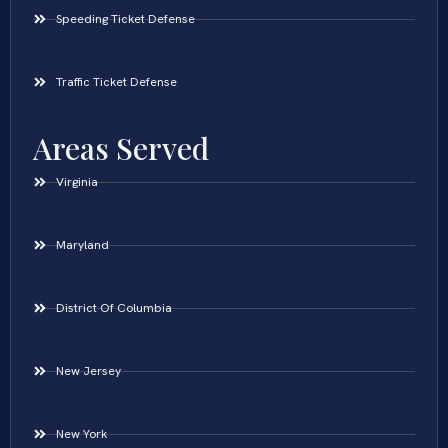
Speeding Ticket Defense
Traffic Ticket Defense
Areas Served
Virginia
Maryland
District Of Columbia
New Jersey
New York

WHAT TO PRODUCE: All records must be output exactly as they are, except for the pictures, which are left out.

SOLUTION TO THE EXERCISE:
Speeding Ticket Defense
Traffic Ticket Defense
Areas Served
Virginia
Maryland
District Of Columbia
New Jersey
New York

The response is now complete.